Reputation: 21150
I'm building a (relatively) simple web scraper using PHP/CURL. This is my first time using PHP, I've tested this code in ScraperWiki and it worked just fine but I'm trying to use it on my own server and it's not running. I know the script is being read, because if I remove the simple_html_dom include I get error messages. But when it's included, I get a 500 server error.
Don't really know where to start trouble shooting here. Would appreciate someone looking over the code to see if there are any obvious errors? At present I just want the page to print variables on the screen so I know it's working properly, then I'm going to hook it up to mysql.
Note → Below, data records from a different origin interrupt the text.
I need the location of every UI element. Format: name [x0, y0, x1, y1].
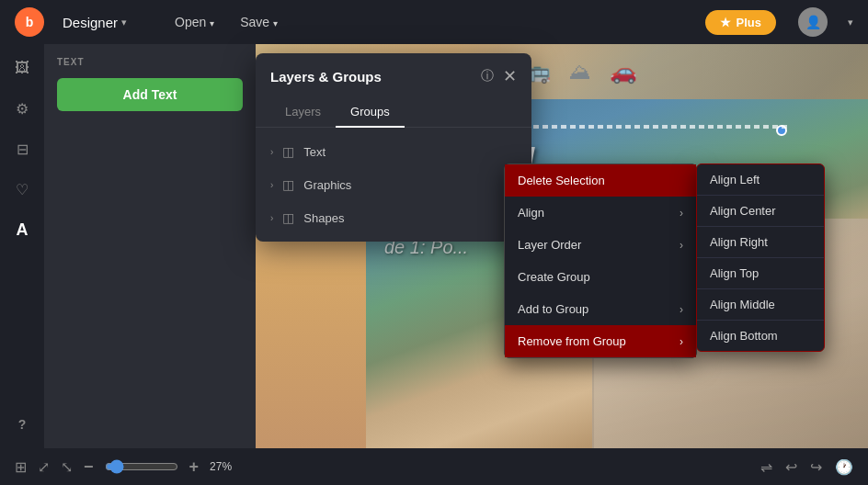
app-name[interactable]: Designer ▾: [63, 15, 127, 30]
sidebar-image-icon[interactable]: 🖼: [6, 51, 39, 85]
sidebar-heart-icon[interactable]: ♡: [6, 173, 39, 206]
layers-list: › ◫ Text › ◫ Graphics › ◫ Shapes: [256, 128, 531, 242]
zoom-slider[interactable]: [105, 459, 178, 474]
expand-icon[interactable]: ⤡: [61, 458, 73, 476]
chevron-right-icon: ›: [270, 147, 273, 157]
submenu-align-center[interactable]: Align Center: [697, 196, 824, 227]
list-item[interactable]: › ◫ Shapes: [256, 201, 531, 234]
zoom-percent: 27%: [210, 460, 243, 473]
panel-label: TEXT: [57, 57, 243, 67]
avatar-chevron[interactable]: ▾: [848, 17, 853, 28]
sidebar-text-icon[interactable]: A: [6, 213, 39, 246]
sidebar-sliders-icon[interactable]: ⚙: [6, 92, 39, 125]
top-bar: b Designer ▾ Open ▾ Save ▾ ★ Plus 👤 ▾: [0, 0, 868, 44]
flip-icon[interactable]: ⇌: [760, 458, 772, 476]
zoom-slider-container: [105, 459, 178, 474]
topbar-menu: Open ▾ Save ▾: [164, 9, 314, 35]
ctx-create-group[interactable]: Create Group: [505, 261, 696, 293]
bottom-bar: ⊞ ⤢ ⤡ − + 27% ⇌ ↩ ↪ 🕐: [0, 448, 868, 485]
chevron-right-icon: ›: [680, 335, 683, 348]
app-logo[interactable]: b: [15, 7, 44, 37]
submenu-align-bottom[interactable]: Align Bottom: [697, 321, 824, 351]
zoom-out-button[interactable]: −: [84, 457, 94, 477]
left-sidebar: 🖼 ⚙ ⊟ ♡ A ?: [0, 44, 44, 448]
star-icon: ★: [720, 16, 731, 29]
avatar[interactable]: 👤: [798, 7, 828, 37]
bottom-right-icons: ⇌ ↩ ↪ 🕐: [760, 458, 853, 476]
layer-label-shapes: Shapes: [303, 211, 344, 225]
plus-button[interactable]: ★ Plus: [705, 10, 776, 35]
layers-icon: ◫: [282, 210, 294, 225]
info-icon[interactable]: ⓘ: [481, 68, 494, 85]
sidebar-grid-icon[interactable]: ⊟: [6, 132, 39, 165]
submenu-align-top[interactable]: Align Top: [697, 258, 824, 289]
layer-label-text: Text: [303, 145, 326, 159]
submenu-align-left[interactable]: Align Left: [697, 164, 824, 196]
layers-icon: ◫: [282, 177, 294, 192]
zoom-in-button[interactable]: +: [189, 457, 200, 477]
context-menu: Delete Selection Align › Layer Order › C…: [504, 164, 697, 358]
layers-bottom-icon[interactable]: ⊞: [15, 458, 27, 476]
ctx-remove-from-group[interactable]: Remove from Group ›: [505, 325, 696, 357]
chevron-right-icon: ›: [270, 213, 273, 223]
chevron-right-icon: ›: [680, 239, 683, 252]
menu-open[interactable]: Open ▾: [164, 9, 225, 35]
sidebar-help-icon[interactable]: ?: [6, 408, 39, 441]
layers-icon: ◫: [282, 144, 294, 159]
add-text-button[interactable]: Add Text: [57, 78, 243, 111]
ctx-add-to-group[interactable]: Add to Group ›: [505, 293, 696, 325]
align-submenu: Align Left Align Center Align Right Alig…: [696, 164, 825, 352]
layers-groups-modal: Layers & Groups ⓘ ✕ Layers Groups › ◫ Te…: [256, 53, 531, 242]
left-panel: TEXT Add Text: [44, 44, 256, 448]
chevron-right-icon: ›: [680, 207, 683, 220]
ctx-delete-selection[interactable]: Delete Selection: [505, 164, 696, 197]
menu-batch[interactable]: [292, 9, 314, 35]
submenu-align-right[interactable]: Align Right: [697, 227, 824, 258]
modal-close-button[interactable]: ✕: [503, 66, 517, 86]
redo-icon[interactable]: ↪: [810, 458, 822, 476]
menu-save[interactable]: Save ▾: [229, 9, 289, 35]
chevron-right-icon: ›: [270, 180, 273, 190]
modal-header: Layers & Groups ⓘ ✕: [256, 53, 531, 86]
layer-label-graphics: Graphics: [303, 178, 351, 192]
tab-layers[interactable]: Layers: [270, 97, 336, 128]
undo-icon[interactable]: ↩: [785, 458, 797, 476]
ctx-layer-order[interactable]: Layer Order ›: [505, 229, 696, 261]
ctx-align[interactable]: Align ›: [505, 197, 696, 229]
list-item[interactable]: › ◫ Graphics: [256, 168, 531, 201]
list-item[interactable]: › ◫ Text: [256, 135, 531, 168]
tab-groups[interactable]: Groups: [336, 97, 405, 128]
modal-tabs: Layers Groups: [256, 97, 531, 128]
history-icon[interactable]: 🕐: [835, 458, 853, 476]
chevron-right-icon: ›: [680, 303, 683, 316]
submenu-align-middle[interactable]: Align Middle: [697, 289, 824, 321]
transform-icon[interactable]: ⤢: [38, 458, 50, 476]
modal-title: Layers & Groups: [270, 69, 382, 85]
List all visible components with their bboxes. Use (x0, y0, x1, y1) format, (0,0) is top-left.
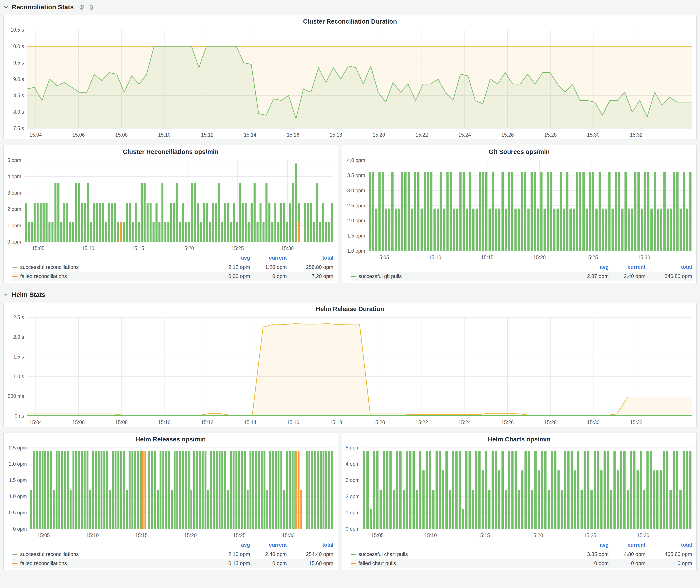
svg-text:1 opm: 1 opm (7, 223, 21, 228)
svg-text:2.0 opm: 2.0 opm (347, 218, 365, 223)
chevron-down-icon (3, 5, 8, 10)
cluster-reconciliation-duration-graph[interactable]: 7.5 s8.0 s8.5 s9.0 s9.5 s10.0 s10.5 s15:… (4, 26, 696, 139)
panel-helm-releases-opm: Helm Releases ops/min 0 opm0.5 opm1.0 op… (3, 433, 338, 570)
row-header-helm-stats[interactable]: Helm Stats (3, 289, 697, 300)
panel-title[interactable]: Git Sources ops/min (342, 145, 696, 156)
panel-title[interactable]: Helm Charts ops/min (342, 433, 696, 443)
legend-col-avg[interactable]: avg (572, 264, 609, 270)
legend-total-value: 7.20 opm (287, 273, 333, 279)
svg-text:15:24: 15:24 (458, 420, 471, 425)
legend-col-avg[interactable]: avg (213, 255, 250, 261)
series-toggle[interactable]: successful chart pulls (351, 551, 572, 557)
svg-text:15:05: 15:05 (377, 255, 389, 260)
panel-helm-charts-opm: Helm Charts ops/min 0 opm1 opm2 opm3 opm… (342, 433, 697, 570)
trash-icon[interactable] (89, 4, 94, 10)
cluster-reconciliations-graph[interactable]: 0 opm1 opm2 opm3 opm4 opm5 opm15:0515:10… (4, 156, 338, 253)
svg-text:15:28: 15:28 (544, 420, 557, 425)
helm-release-duration-graph[interactable]: 0 ns500 ms1.0 s1.5 s2.0 s2.5 s15:0415:06… (4, 313, 696, 427)
series-toggle[interactable]: successful reconciliations (12, 264, 213, 270)
legend-total-value: 254.40 opm (287, 551, 333, 557)
svg-text:2.5 s: 2.5 s (13, 315, 24, 320)
legend-row-failed-chart-pulls: failed chart pulls 0 opm 0 opm 0 opm (351, 559, 692, 568)
legend-row-failed-reconciliations: failed reconciliations 0.06 opm 0 opm 7.… (12, 272, 333, 281)
svg-text:0.5 opm: 0.5 opm (9, 510, 27, 515)
legend-col-total[interactable]: total (287, 255, 333, 261)
git-sources-graph[interactable]: 1.0 opm1.5 opm2.0 opm2.5 opm3.0 opm3.5 o… (342, 156, 696, 262)
legend-col-avg[interactable]: avg (572, 542, 609, 548)
series-label: failed chart pulls (358, 560, 396, 566)
series-swatch (12, 276, 18, 277)
legend-col-current[interactable]: current (250, 542, 287, 548)
legend-current-value: 4.80 opm (609, 551, 645, 557)
series-swatch (12, 554, 18, 555)
svg-text:10.0 s: 10.0 s (10, 44, 24, 49)
row-title: Helm Stats (12, 291, 45, 298)
legend-col-total[interactable]: total (287, 542, 333, 548)
svg-text:15:18: 15:18 (330, 420, 342, 425)
svg-text:3 opm: 3 opm (7, 190, 21, 196)
svg-text:4 opm: 4 opm (346, 461, 360, 467)
legend-header-row: avg current total (351, 540, 692, 550)
legend-avg-value: 2.10 opm (213, 551, 250, 557)
legend-current-value: 2.40 opm (250, 551, 287, 557)
svg-text:15:04: 15:04 (29, 132, 42, 138)
legend-avg-value: 2.87 opm (572, 273, 609, 279)
panel-title[interactable]: Cluster Reconciliation Duration (4, 15, 696, 26)
svg-text:15:15: 15:15 (132, 246, 144, 251)
svg-text:1 opm: 1 opm (346, 510, 360, 515)
helm-charts-graph[interactable]: 0 opm1 opm2 opm3 opm4 opm5 opm15:0515:10… (342, 443, 696, 540)
panel-cluster-reconciliations-opm: Cluster Reconciliations ops/min 0 opm1 o… (3, 145, 338, 283)
series-toggle[interactable]: failed chart pulls (351, 560, 572, 566)
legend-col-current[interactable]: current (609, 264, 645, 270)
svg-text:4.0 opm: 4.0 opm (347, 157, 365, 163)
legend: avg current total successful git pulls 2… (342, 262, 696, 283)
svg-text:15:30: 15:30 (282, 533, 295, 538)
legend-col-current[interactable]: current (250, 255, 287, 261)
series-label: successful git pulls (358, 273, 402, 279)
legend-col-total[interactable]: total (645, 264, 692, 270)
legend: avg current total successful chart pulls… (342, 540, 696, 570)
legend: avg current total successful reconciliat… (4, 253, 338, 283)
svg-text:15:14: 15:14 (244, 420, 256, 425)
svg-text:15:15: 15:15 (481, 255, 494, 260)
svg-text:15:30: 15:30 (587, 420, 600, 425)
svg-text:15:10: 15:10 (158, 132, 171, 138)
svg-text:3.5 opm: 3.5 opm (347, 173, 365, 178)
panel-title[interactable]: Helm Release Duration (4, 302, 696, 313)
legend-total-value: 0 opm (645, 560, 692, 566)
series-label: failed reconciliations (20, 560, 67, 566)
svg-text:15:05: 15:05 (32, 246, 45, 251)
row-header-reconciliation-stats[interactable]: Reconciliation Stats (3, 2, 697, 13)
series-toggle[interactable]: failed reconciliations (12, 273, 213, 279)
svg-text:15:04: 15:04 (29, 420, 42, 425)
svg-text:15:30: 15:30 (638, 255, 650, 260)
helm-releases-graph[interactable]: 0 opm0.5 opm1.0 opm1.5 opm2.0 opm2.5 opm… (4, 443, 338, 540)
svg-text:15:16: 15:16 (287, 132, 299, 138)
series-toggle[interactable]: successful reconciliations (12, 551, 213, 557)
svg-text:15:16: 15:16 (287, 420, 299, 425)
svg-text:1.5 opm: 1.5 opm (347, 233, 365, 239)
svg-text:15:22: 15:22 (416, 420, 428, 425)
svg-text:15:28: 15:28 (544, 132, 557, 138)
svg-text:15:14: 15:14 (244, 132, 256, 138)
legend-avg-value: 3.85 opm (572, 551, 609, 557)
legend-col-avg[interactable]: avg (213, 542, 250, 548)
svg-text:4 opm: 4 opm (7, 174, 21, 179)
series-toggle[interactable]: failed reconciliations (12, 560, 213, 566)
series-label: successful reconciliations (20, 264, 79, 270)
panel-title[interactable]: Helm Releases ops/min (4, 433, 338, 443)
legend-row-successful-git-pulls: successful git pulls 2.87 opm 2.40 opm 3… (351, 272, 692, 281)
svg-text:15:06: 15:06 (72, 132, 85, 138)
legend-col-total[interactable]: total (645, 542, 692, 548)
panel-title[interactable]: Cluster Reconciliations ops/min (4, 145, 338, 156)
legend-avg-value: 0.06 opm (213, 273, 250, 279)
series-toggle[interactable]: successful git pulls (351, 273, 572, 279)
svg-text:3.0 opm: 3.0 opm (347, 188, 365, 193)
svg-text:8.0 s: 8.0 s (13, 109, 24, 115)
svg-text:15:32: 15:32 (630, 420, 643, 425)
gear-icon[interactable] (79, 4, 85, 10)
legend-col-current[interactable]: current (609, 542, 645, 548)
svg-text:15:15: 15:15 (135, 533, 148, 538)
svg-text:0 opm: 0 opm (13, 526, 27, 532)
svg-text:0 ns: 0 ns (15, 413, 24, 419)
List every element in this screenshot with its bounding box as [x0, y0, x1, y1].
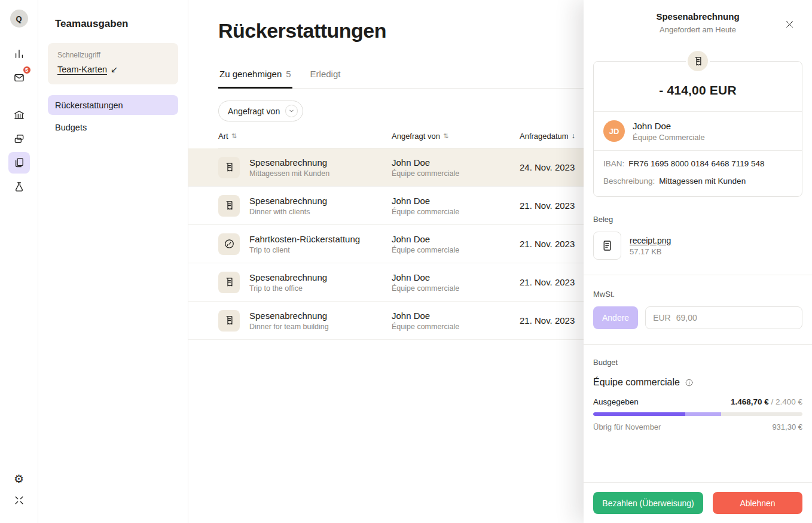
budget-section: Budget Équipe commerciale Ausgegeben 1.4…	[593, 358, 802, 431]
receipt-file-size: 57.17 KB	[630, 247, 671, 256]
sidebar: Teamausgaben Schnellzugriff Team-Karten …	[38, 0, 188, 523]
qonto-logo-icon[interactable]	[8, 489, 30, 511]
receipt-icon	[218, 272, 240, 293]
budget-section-label: Budget	[593, 358, 802, 367]
remaining-label: Übrig für November	[593, 422, 661, 431]
vat-section: MwSt. Andere EUR 69,00	[593, 290, 802, 329]
divider	[584, 344, 812, 345]
panel-header: Spesenabrechnung Angefordert am Heute	[584, 0, 812, 34]
requester-name: John Doe	[392, 196, 520, 206]
requester-name: John Doe	[392, 234, 520, 244]
spent-label: Ausgegeben	[593, 397, 639, 406]
chevron-down-icon	[285, 105, 298, 117]
receipt-icon	[218, 310, 240, 332]
receipt-section: Beleg receipt.png 57.17 KB	[593, 215, 802, 260]
amount-card: - 414,00 EUR JD John Doe Équipe Commerci…	[593, 61, 802, 197]
description-line: Beschreibung: Mittagessen mit Kunden	[603, 177, 792, 186]
settings-gear-icon[interactable]: ⚙	[8, 468, 30, 489]
sidebar-item-rueckerstattungen[interactable]: Rückerstattungen	[48, 95, 178, 115]
close-icon[interactable]	[782, 17, 796, 31]
sort-icon: ⇅	[231, 132, 237, 140]
rail-group-top: 5	[8, 43, 30, 89]
requester-name: John Doe	[392, 311, 520, 321]
budget-team-row: Équipe commerciale	[593, 377, 802, 388]
column-header-angefragt-von[interactable]: Angefragt von ⇅	[392, 132, 520, 141]
requester-name: John Doe	[392, 272, 520, 282]
requester-team: Équipe commerciale	[392, 169, 520, 178]
budget-limit: / 2.400 €	[771, 397, 802, 406]
expense-description: Mittagessen mit Kunden	[249, 169, 329, 178]
bar-chart-icon[interactable]	[8, 43, 30, 65]
requester-name: John Doe	[633, 121, 705, 131]
org-avatar[interactable]: Q	[10, 10, 28, 28]
currency-prefix: EUR	[653, 313, 671, 323]
budget-progress-bar	[593, 412, 802, 416]
sort-icon: ⇅	[443, 132, 448, 140]
requester-team: Équipe commerciale	[392, 208, 520, 216]
expense-type: Fahrtkosten-Rückerstattung	[249, 234, 360, 244]
panel-title: Spesenabrechnung	[593, 11, 802, 22]
budget-progress-current	[685, 412, 721, 416]
rail-group-mid	[8, 104, 30, 197]
app-root: Q 5 ⚙	[0, 0, 812, 523]
document-icon[interactable]	[593, 232, 621, 260]
info-icon[interactable]	[685, 378, 694, 387]
quick-access-card: Schnellzugriff Team-Karten ↙	[48, 43, 178, 84]
vat-amount-value: 69,00	[676, 313, 697, 323]
expense-description: Trip to client	[249, 246, 360, 254]
expense-description: Trip to the office	[249, 284, 327, 293]
panel-subtitle: Angefordert am Heute	[593, 25, 802, 34]
requester-name: John Doe	[392, 157, 520, 168]
arrow-down-left-icon: ↙	[111, 65, 118, 74]
vat-section-label: MwSt.	[593, 290, 802, 299]
avatar: JD	[603, 120, 625, 142]
vat-amount-input[interactable]: EUR 69,00	[645, 306, 802, 329]
budget-progress-previous	[593, 412, 685, 416]
expense-type: Spesenabrechnung	[249, 272, 327, 282]
tab-erledigt[interactable]: Erledigt	[309, 66, 342, 88]
cards-icon[interactable]	[8, 128, 30, 150]
expense-type: Spesenabrechnung	[249, 311, 329, 321]
mileage-gauge-icon	[218, 233, 240, 255]
requested-by-filter[interactable]: Angefragt von	[218, 101, 303, 121]
budget-spent-row: Ausgegeben 1.468,70 € / 2.400 €	[593, 397, 802, 406]
sidebar-item-budgets[interactable]: Budgets	[48, 117, 178, 137]
inbox-icon[interactable]: 5	[8, 67, 30, 89]
requester-row: JD John Doe Équipe Commerciale	[594, 111, 802, 150]
pay-transfer-button[interactable]: Bezahlen (Überweisung)	[593, 492, 703, 514]
receipt-icon	[686, 49, 710, 73]
iban-line: IBAN: FR76 1695 8000 0184 6468 7119 548	[603, 159, 792, 168]
sidebar-title: Teamausgaben	[48, 18, 178, 30]
receipt-file-link[interactable]: receipt.png	[630, 236, 671, 245]
expense-type: Spesenabrechnung	[249, 157, 329, 168]
receipt-file-row: receipt.png 57.17 KB	[593, 232, 802, 260]
expenses-icon[interactable]	[8, 152, 30, 174]
expense-detail-panel: Spesenabrechnung Angefordert am Heute - …	[584, 0, 812, 523]
reject-button[interactable]: Ablehnen	[713, 492, 802, 514]
sidebar-menu: Rückerstattungen Budgets	[48, 95, 178, 137]
team-cards-link[interactable]: Team-Karten ↙	[57, 65, 118, 74]
tab-count-badge: 5	[286, 69, 291, 79]
nav-rail: Q 5 ⚙	[0, 0, 38, 523]
tab-zu-genehmigen[interactable]: Zu genehmigen 5	[218, 66, 292, 89]
quick-access-label: Schnellzugriff	[57, 51, 169, 59]
bank-icon[interactable]	[8, 104, 30, 126]
budget-remaining-row: Übrig für November 931,30 €	[593, 422, 802, 431]
vat-other-button[interactable]: Andere	[593, 306, 638, 329]
description-value: Mittagessen mit Kunden	[659, 177, 746, 186]
flask-icon[interactable]	[8, 176, 30, 197]
requester-team: Équipe commerciale	[392, 246, 520, 254]
remaining-amount: 931,30 €	[772, 422, 802, 431]
column-header-art[interactable]: Art ⇅	[218, 132, 392, 141]
budget-team-name: Équipe commerciale	[593, 377, 680, 388]
receipt-icon	[218, 157, 240, 178]
vat-controls: Andere EUR 69,00	[593, 306, 802, 329]
expense-type: Spesenabrechnung	[249, 196, 327, 206]
receipt-section-label: Beleg	[593, 215, 802, 224]
expense-description: Dinner for team building	[249, 323, 329, 331]
requester-team: Équipe commerciale	[392, 323, 520, 331]
receipt-icon	[218, 195, 240, 217]
inbox-badge: 5	[22, 65, 32, 75]
requester-team: Équipe Commerciale	[633, 133, 705, 142]
panel-footer: Bezahlen (Überweisung) Ablehnen	[584, 482, 812, 523]
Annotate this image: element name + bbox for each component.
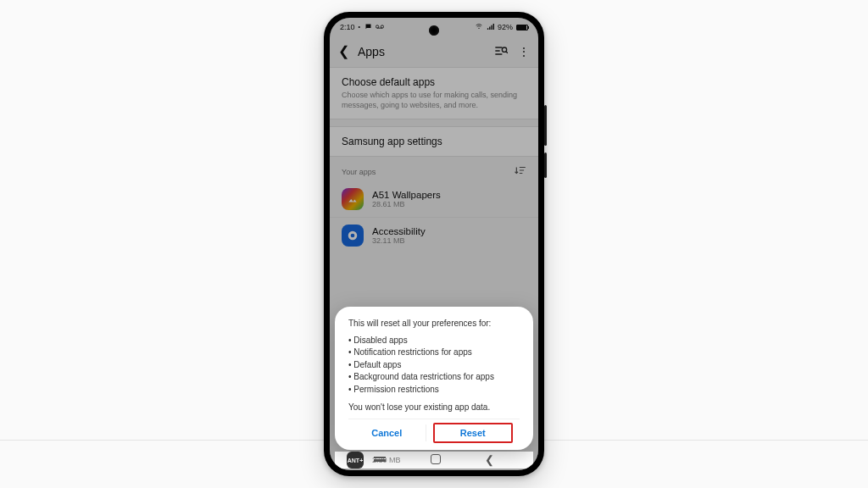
reset-button[interactable]: Reset bbox=[433, 423, 514, 443]
dialog-trail: You won't lose your existing app data. bbox=[348, 402, 520, 412]
screen: 2:10 • 92% ❮ bbox=[330, 18, 538, 470]
dialog-lead: This will reset all your preferences for… bbox=[348, 319, 520, 328]
dialog-item: Disabled apps bbox=[348, 335, 520, 347]
dialog-actions: Cancel Reset bbox=[348, 419, 520, 445]
dialog-item: Notification restrictions for apps bbox=[348, 347, 520, 359]
divider bbox=[426, 424, 426, 441]
phone-frame: 2:10 • 92% ❮ bbox=[324, 12, 544, 476]
nav-bar: ❮ bbox=[330, 452, 538, 467]
home-button[interactable] bbox=[431, 454, 441, 464]
back-button[interactable]: ❮ bbox=[485, 453, 494, 466]
dialog-item: Permission restrictions bbox=[348, 384, 520, 396]
dialog-item: Default apps bbox=[348, 359, 520, 372]
power-button bbox=[544, 152, 547, 178]
front-camera bbox=[429, 25, 439, 36]
recents-button[interactable] bbox=[374, 457, 386, 462]
cancel-button[interactable]: Cancel bbox=[348, 421, 426, 445]
volume-button bbox=[544, 105, 547, 146]
dialog-list: Disabled apps Notification restrictions … bbox=[348, 335, 520, 396]
reset-preferences-dialog: This will reset all your preferences for… bbox=[335, 307, 533, 451]
dialog-item: Background data restrictions for apps bbox=[348, 371, 520, 384]
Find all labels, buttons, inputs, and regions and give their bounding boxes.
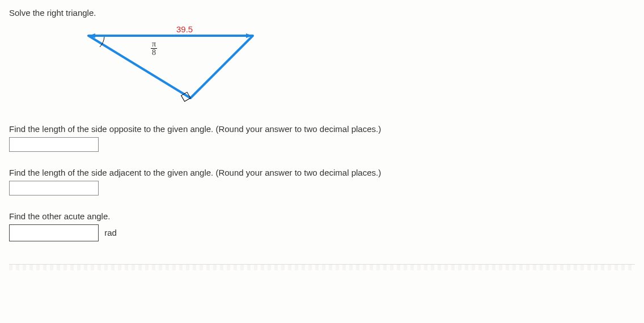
answer-3-input[interactable]: [9, 224, 99, 241]
triangle-figure: 39.5 π 8: [71, 23, 276, 108]
question-2: Find the length of the side adjacent to …: [9, 168, 635, 196]
page-divider: [9, 264, 635, 270]
problem-title: Solve the right triangle.: [9, 8, 635, 18]
angle-denominator: 8: [151, 49, 157, 57]
question-1-text: Find the length of the side opposite to …: [9, 124, 635, 134]
question-3: Find the other acute angle. rad: [9, 211, 635, 241]
svg-marker-0: [88, 36, 253, 98]
answer-3-unit: rad: [104, 228, 117, 237]
hypotenuse-label: 39.5: [176, 24, 193, 34]
answer-1-input[interactable]: [9, 137, 99, 152]
question-3-text: Find the other acute angle.: [9, 211, 635, 221]
answer-2-input[interactable]: [9, 181, 99, 196]
triangle-svg: [83, 30, 276, 109]
angle-numerator: π: [151, 40, 157, 49]
given-angle-label: π 8: [151, 40, 157, 57]
question-2-text: Find the length of the side adjacent to …: [9, 168, 635, 177]
question-1: Find the length of the side opposite to …: [9, 124, 635, 152]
So this is just in a folder on my server, along with simple_html_dom.php, and I'm accessing it by going to the www.domain.com/folder/index.php which houses the following code:
<?php
// Include simple html dom
include('simple_html_dom.php');
// Defining the basic cURL function
function curl($url) {
$ch = curl_init(); // Initialising cURL
curl_setopt($ch, CURLOPT_URL, $url); // Setting cURL's URL option with the $url variable passed into the function
curl_setopt($ch, CURLOPT_RETURNTRANSFER, TRUE); // Setting cURL's option to return the webpage data
$data = curl_exec($ch); // Executing the cURL request and assigning the returned data to the $data variable
curl_close($ch); // Closing cURL
return $data; // Returning the data from the function
}
$allLinks = array();
$counter = 0;
function nextPage($nextUrl){
global $counter;
getLinks($nextUrl);
}
function getLinks($url){ // gets links from product list page
global $allLinks;
global $counter;
$html_content = curl($url);
$html = str_get_html($html_content);
foreach ($html->find("div.views-row a.imagecache-product_list") as $el) {
$url = $el->href . "\n";
$allLinks[$counter] = 'http://www.uptherestore.com';
$allLinks[$counter] .= $url;
$counter++;
}
$next = $html->find("li.pager-next a", 0);
if( $next != false ) $next = $next->href;
if (isset($next)) {
$nextUrl = 'http://www.uptherestore.com';
$nextUrl .= $next;
nextPage($nextUrl);
}else{return;}
}
class Product{ //Creates an object class for products
public $name = '';
public $infoLink = '';
public $description = '';
public $mainImage = '';
public $moreImages1 = '';
public $moreImages2 = '';
public $moreImages3 = '';
public $moreImages4 = '';
public $price = '';
public $designer= '';
}
function getInfo($infoLink){ // Trawls the product pages for info
if(!(isset($i)))
{$i = 0;}
$the_content = curl($infoLink);
$the_html = str_get_html($the_content);
$productName = $the_html->find("#item_info h1", 0)->innertext;
$products[$productName] = new Product;
$products[$productName]->name = $productName;
$products[$productName]->infoLink = $infoLink;
$products[$productName]->designer = $the_html->find("#item_info h2", 0)->innertext;
$products[$productName]->description = $the_html->find("#item_info .product-body", 0)->innertext; //Might cause issues because there are multiple <p> tags in this div
$products[$productName]->mainImage = $the_html->find("#item_image .imagecache-product_item_default", 0)->src;
$more1 = $the_html->find(".extra_images", 0);
$more2 = $the_html->find(".extra_images", 1);
$more3 = $the_html->find(".extra_images", 2);
$more4 = $the_html->find(".extra_images", 3);
if (isset($more1)) {
$products[$productName]->moreImages1 = $more1->src;
}
if (isset($more2)) {
$products[$productName]->moreImages1 = $more2->src;
}
if (isset($more3)) {
$products[$productName]->moreImages1 = $more3->src;
}
if (isset($more4)) {
$products[$productName]->moreImages1 = $more4->src;
}
$products[$productName]->price = $the_html->find(".price", 0)->innertext;
// Store: $infoLink, $description, $mainImage, $moreImages, $price, $designer
echo $products[$productName]->name . "\n";
echo $products[$productName]->description . "\n";
echo $i;
$i++;
}
getLinks("http://www.uptherestore.com/department/accessories");
foreach ($allLinks as $key => $value) {
getInfo($value);
}
?>
Any help would be greatly appreciated.
Upvotes: 0
Views: 515
Reputation: 2068
Quite difficult to determine what could be going wrong if the only feedback you're getting from it is an internal server error. I'd try putting in some error_log calls or echo/print to find out at what point it stops running.
One thing I do notice, however, is that you're checking if (isset($more1)) {
when you set the $more
variables to the result of $the_html->find
From looking at the docs for the find method in simple html dom parser, it will return null if it cannot find an element, so the check should be if (!is_null($more1)) {
You could see if that solves the issue, but if not, I'd recommend putting in some logging or checking server/php logs.
Upvotes: 1